**PROBLEM TO SOLVE**
Give an exact reproduction of the lines from the one with "ado@goldman.pl" to the final line of the entries below, both ends included, and omit the pictures.

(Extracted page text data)
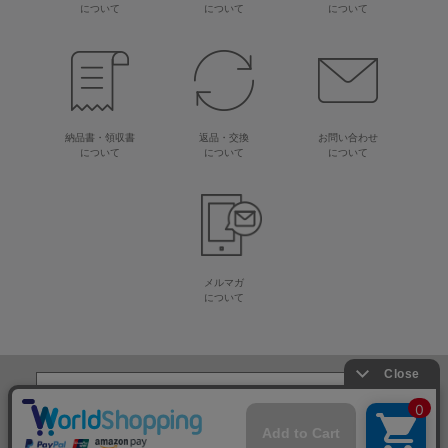
について
について
について
納品書・領収書
返品・交換
お問い合わせ
について
について
について
メルマガ
について
生地・毛糸・手芸材料の専門店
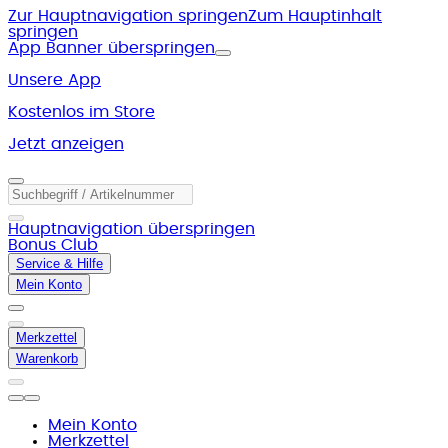
Zur Hauptnavigation springen
Zum Hauptinhalt
springen
App Banner überspringen
Unsere App
Kostenlos im Store
Jetzt anzeigen
Hauptnavigation überspringen
Bonus Club
Service & Hilfe
Mein Konto
Merkzettel
Warenkorb
Mein Konto
Merkzettel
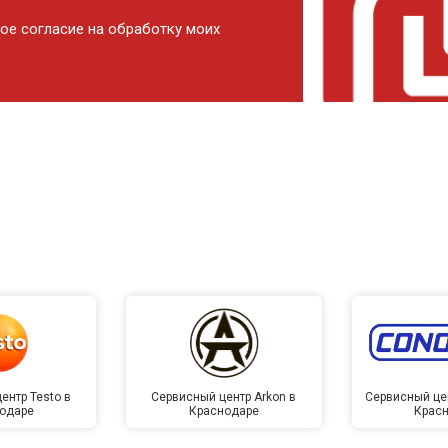
ое согласие на обработку моих
ентр Testo в
Сервисный центр Arkon в
Сервисный це
одаре
Краснодаре
Крас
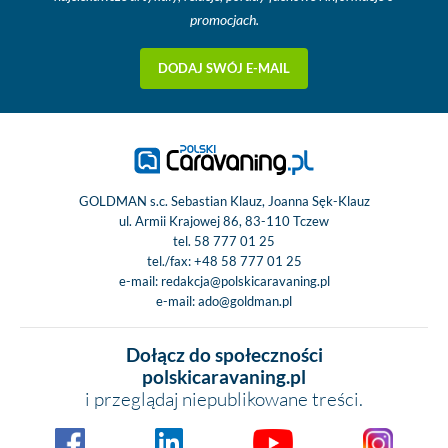
promocjach.
DODAJ SWÓJ E-MAIL
GOLDMAN s.c. Sebastian Klauz, Joanna Sęk-Klauz
ul. Armii Krajowej 86, 83-110 Tczew
tel.
58 777 01 25
tel./fax:
+48 58 777 01 25
e-mail:
redakcja@polskicaravaning.pl
e-mail:
ado@goldman.pl
Dołącz do społeczności
polskicaravaning.pl
i przeglądaj niepublikowane treści.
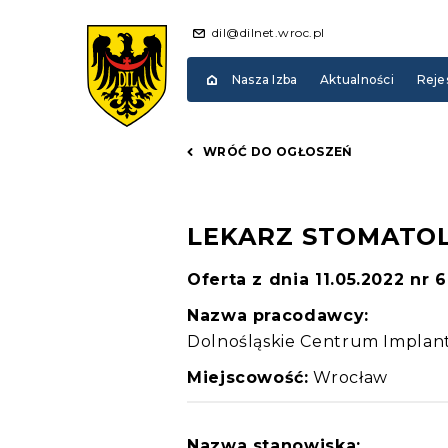
dil@dilnet.wroc.pl
Nasza Izba
Aktualności
Reje
WRÓĆ DO OGŁOSZEŃ
LEKARZ STOMATO
Oferta z dnia 11.05.2022 nr 
Nazwa pracodawcy:
Dolnośląskie Centrum Implant
Miejscowość:
Wrocław
Nazwa stanowiska:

**ANSWER TO THIS TASK**
ado@goldman.pl
Dołącz do społeczności
polskicaravaning.pl
i przeglądaj niepublikowane treści.
dil@dilnet.wroc.pl
Nasza Izba
Aktualności
Reje
WRÓĆ DO OGŁOSZEŃ
LEKARZ STOMATO
Oferta z dnia 11.05.2022 nr 
Nazwa pracodawcy:
Dolnośląskie Centrum Implant
Miejscowość:
Wrocław
Nazwa stanowiska:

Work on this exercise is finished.